Sunday, March 6, 2011

Le Retour, by Robert Katz

Robert Katz, is an artist who shows us that the age of French Impressionism is still very much alive and, he supports this belief with a formidable personal collection of galleries. Its no surprise that Robert should have studied art in Europe and brought his talents to Montreal.

Le Retour, was painted with oil and is 20"x 25" in size.

The work shows the imprint of his love of impressionism and I find myself thinking of the artists of Provence. His work is charged with light and heat.
He picks up the yellows of the earth in his clouds and this gives the viewer a feeling for the warmth and earthiness of summer. Notice how the buildings are all white and how he sprinkles his whites liberally into the trees and water and even into the people in the foreground.

I find myself thinking of how Van Gogh, enjoyed painting scenes of the daily lives of country villagers. Here we find a couple of men, tending to their boats. Note how most of Robert's boats are red - except for the dark foreground boat which anchors the tonal values of the scene between the light sky and its dominating dark tone. I am intrigued by how Robert arranges these boats, in a loose sort of circle around the river. This forces the eye to focus on the water. While you might say there is nothing there to see - that is exactly the point. There is nothing but his play of light colours. How many painters, ever think of painting a river with such light tones?

Now let's move into the second level.

The trees on the left, and the stream, block the eye, and we are left with a visual pathway over a bridge, into another great looping circle, and this area contains the suggestions of a village and human activity.

Many or even most artists, use a river as a visual pathway to lead towards his subject of interest. But, Robert's river crosses his canvas and his red boats on the opposite shore, seemingly block our visual journey.

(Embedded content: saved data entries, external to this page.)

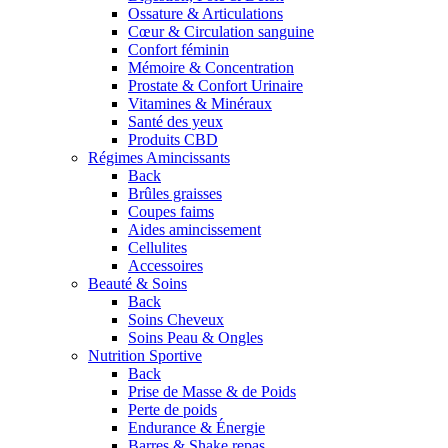
Ossature & Articulations
Cœur & Circulation sanguine
Confort féminin
Mémoire & Concentration
Prostate & Confort Urinaire
Vitamines & Minéraux
Santé des yeux
Produits CBD
Régimes Amincissants
Back
Brûles graisses
Coupes faims
Aides amincissement
Cellulites
Accessoires
Beauté & Soins
Back
Soins Cheveux
Soins Peau & Ongles
Nutrition Sportive
Back
Prise de Masse & de Poids
Perte de poids
Endurance & Énergie
Barres & Shake repas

What's this all about? Well, a quick visual trip into the heart of a painting where a subject sits awaiting our observation is the traditional fast route to paradise. There is no lazy way into this work. Lets follow the visual route he creates. There is the foreground with the men by their boats, then a little hop across the river takes us to the pathway of red boats along the shore, and there is the horizontal series of lines which take us to the horizon.
We effectively zigzag our way through the work.

What's this all about? I suggest to you that this effect enhances its pastoral quality. We weave our way through the scene and the time we take to see this work in detail - slows time down and gives it a sense of timelessness.

A fascinating work. No wonder Robert's impressionism is catching the attention of so many people.